SonicBlue Going w/ReplayTV 4000 Despite Lawsuit
Ughhgu writes "Looks like SonicBlue is going to go ahead and start shipping. The Cnet article even has a quote from SonicBlue. It seems they can't understand why the industry would sue them. Sign me up for one!" I'd dearly love to test one of these.
Translation: "Our business model is antiquated, and instead of trying to find a new way we're just going to sue anyone who takes advantage of it." Methinks the networks want immunity from the darwinian aspect of capitalism. As I'm sure has been said on /. before, perhaps it's just time to find a better way.
Read a book! Go hiking! Learn to cook! Become a viking!
Fix that squeaky door hinge. Eat a banana. Buy a Japanese orange. Lay into some sweet ill-nana.
Log onto the web. Shave your head. Watch the tides flow and ebb. Don't be caught dead
watching that damned tv.
Life is waiting.
MP3 players were supposed to be the end of music companies, VCRs were supposed to be the end of movie theatres, Photocopy machines were supposed to be the end of books, Radio was supposed to be the end of newspapers. You know what? None of them created the destruction that people feared they would. This will all blow over like the fears surrounding the RIO.

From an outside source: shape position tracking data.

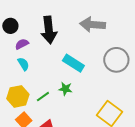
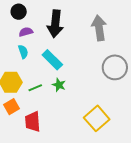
gray arrow: (93, 25) -> (99, 28), turned 65
cyan rectangle: (73, 63) -> (52, 60), moved

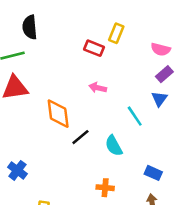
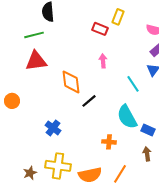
pink arrow: (98, 88) -> (103, 61), turned 72
cyan semicircle: (114, 146) -> (127, 117), moved, size x1.4
blue cross: (17, 170) -> (53, 128), moved

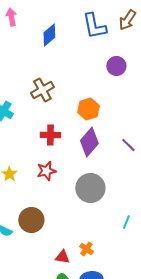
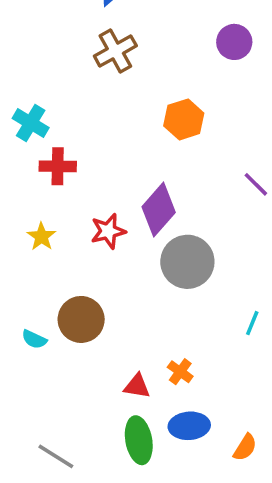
brown cross: (42, 90) -> (115, 51), moved
red cross: (50, 135) -> (58, 166), moved
purple diamond: (89, 142) -> (159, 210), moved

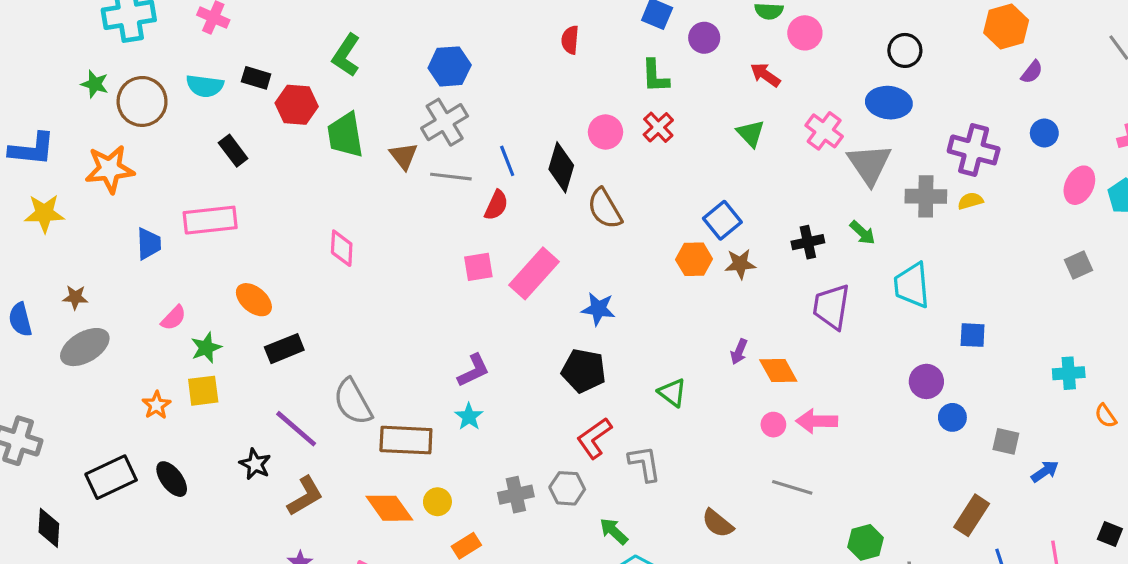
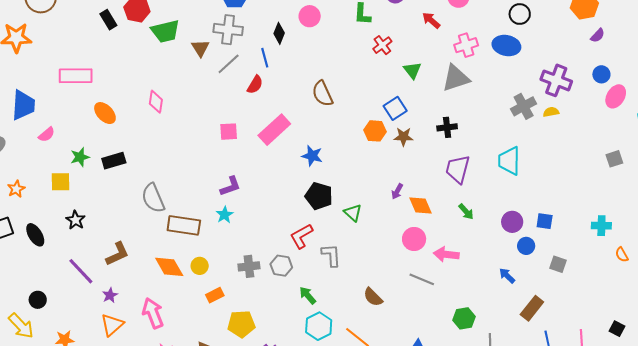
gray cross: (445, 122) -> (228, 30), turned 32
red cross: (658, 127) -> (382, 45), moved
pink cross: (824, 131) -> (466, 45), moved, turned 30
pink circle: (605, 132) -> (310, 16), moved
green triangle: (751, 133) -> (412, 70), moved
green trapezoid: (345, 135) -> (165, 31), turned -100
black rectangle: (233, 151) -> (108, 20), moved
gray triangle: (869, 164) -> (456, 78), moved, turned 40
black diamond: (561, 167) -> (279, 33), moved, size x0.7
gray line: (451, 177) -> (229, 64), turned -55
pink ellipse: (1079, 185) -> (616, 96), moved
gray cross: (926, 196) -> (524, 106), turned -35
green arrow: (862, 233) -> (466, 212), moved
blue trapezoid: (149, 244) -> (23, 105), moved, size x1.5
pink square: (478, 267) -> (229, 132), moved
orange ellipse: (254, 300) -> (105, 113), moved
blue square: (973, 335) -> (545, 221), moved
green star: (206, 348) -> (80, 157), moved
black pentagon: (584, 371) -> (319, 196), moved
orange star: (156, 405) -> (16, 189), moved
pink arrow: (817, 421) -> (446, 254), moved
pink circle: (773, 425) -> (414, 239), size x1.5
purple line: (296, 429) -> (81, 271), moved
black star: (255, 464) -> (76, 220), moved
blue arrow: (1045, 471) -> (507, 276), moved, turned -108

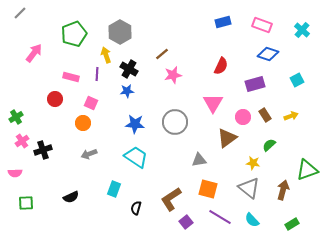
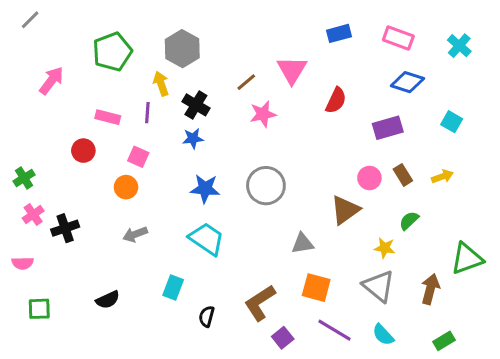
cyan square: (297, 80) -> (452, 122), turned -32
pink triangle: (213, 103) -> (292, 70), moved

If you could send a VHS quality video signal over a phone line in real time, everyone would be doing it, and every electronics store would sell "video over phone" boxes.

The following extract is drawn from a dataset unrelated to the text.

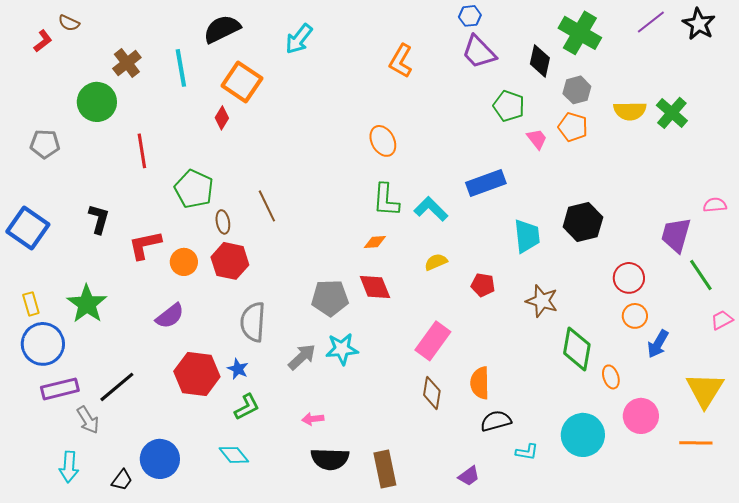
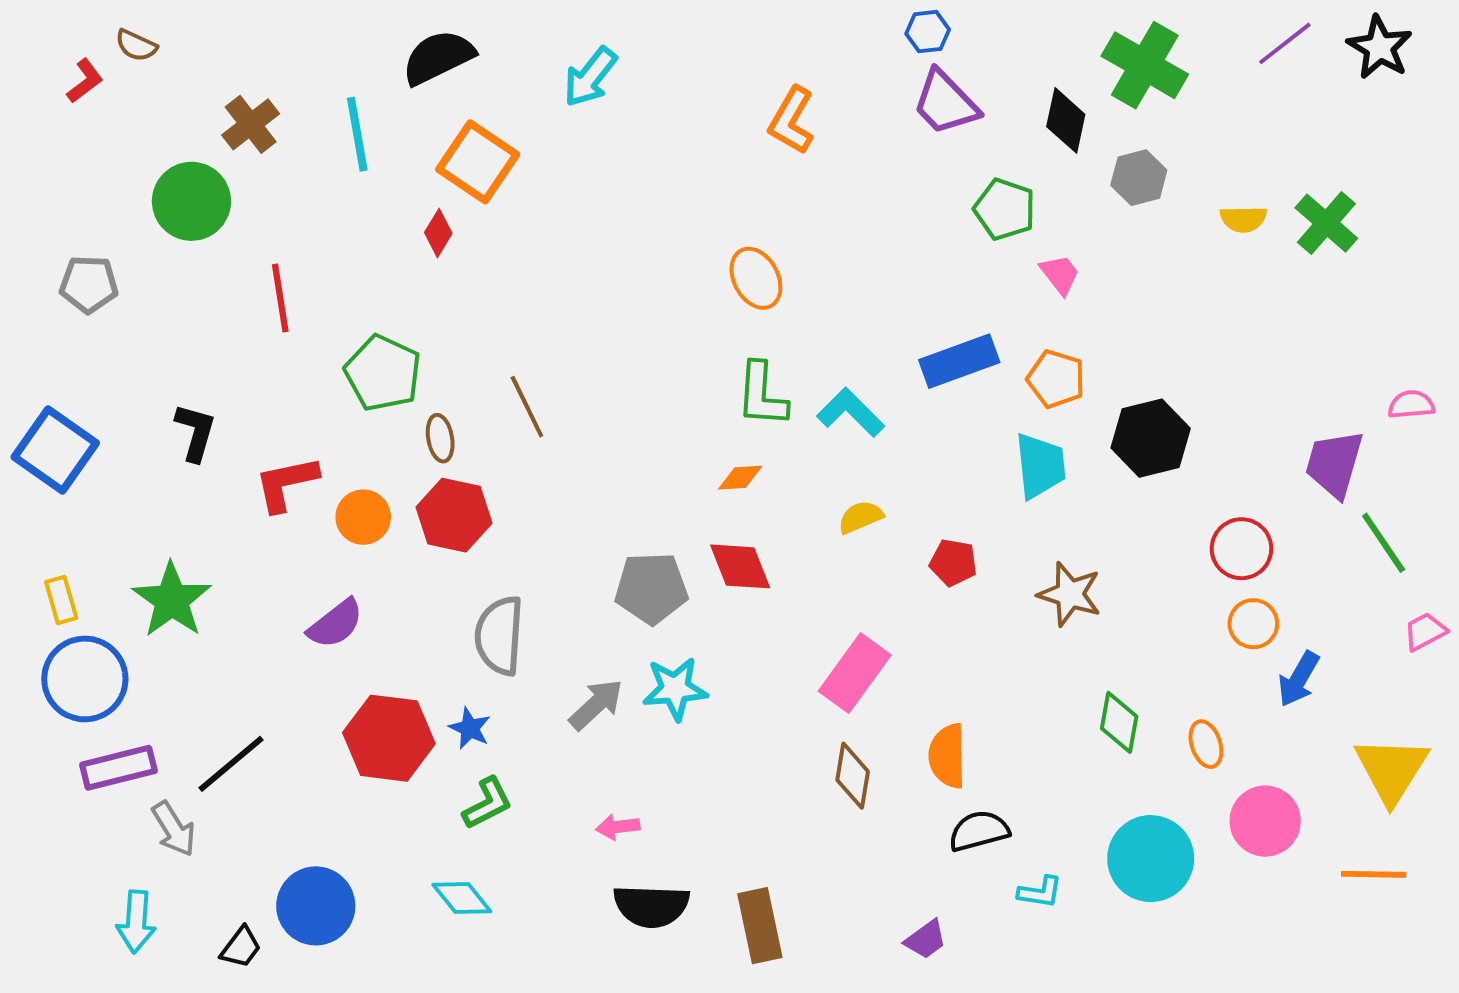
yellow semicircle: (630, 111) -> (1243, 219), size x0.7
orange pentagon: (573, 127) -> (1056, 379), moved
green diamond: (577, 349) -> (1119, 722), moved, size x0.7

The bandwidth of a POTS line is less than 4kHz (limited by ADCs and DACs in the central office, which sample 8bits at 8kHz; the effective bandwidth is about 3kHz), whereas an NTSC video signal (broadcast quality) is about 6MHz. You would need 2000 "100% analog" POTS lines to send a video signal. One POTS line would get a full-resolution frame in just over one minute (67 seconds per frame versus 30 frames per second). Remember home video phones and how successful they were?

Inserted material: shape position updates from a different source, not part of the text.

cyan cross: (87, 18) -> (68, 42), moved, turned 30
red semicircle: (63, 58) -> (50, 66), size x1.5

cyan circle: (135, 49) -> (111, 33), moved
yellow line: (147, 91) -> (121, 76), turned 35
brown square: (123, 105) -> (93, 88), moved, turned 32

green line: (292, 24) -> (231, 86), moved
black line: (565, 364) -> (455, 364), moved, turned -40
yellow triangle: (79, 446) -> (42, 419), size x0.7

Even the best compression algorithms and the fastest modems still produce really crappy video over phone lines. DSL gets higher speed by bypassing the ADCs/DACs. Even high speed DSL connections use an effective analog bandwidth of about 1MHz.
What they're really scared of is that with devices like this in the hands of the consumer, the networks' plans for pay-per-view replays go out the window.
What the networks want is to get more money from the consumer by charging for video on demand replays of TV shows. Keep in mind that they're pushing for "locks" on digitally delivered programs so they can mark programs as "unrecordable" and "protected" at which point your VCR/whatever will refuse to record/show the time-shifted broadcast.
The only reason they could want something like this is to be able to charge you for a time-shifted showing.
"Not home for the big game? Well, you can't record it, but we'll let you watch it as video on demand for a small fee! Suck it down!"
With a network of digital recorders that can share programs you no longer have to ask of family and friends, "hey, did you tape ER on thurs.? I missed it and forgot to tape it." Instead you search and download...and if people can do that, why would they buy a rebroadcast from the network?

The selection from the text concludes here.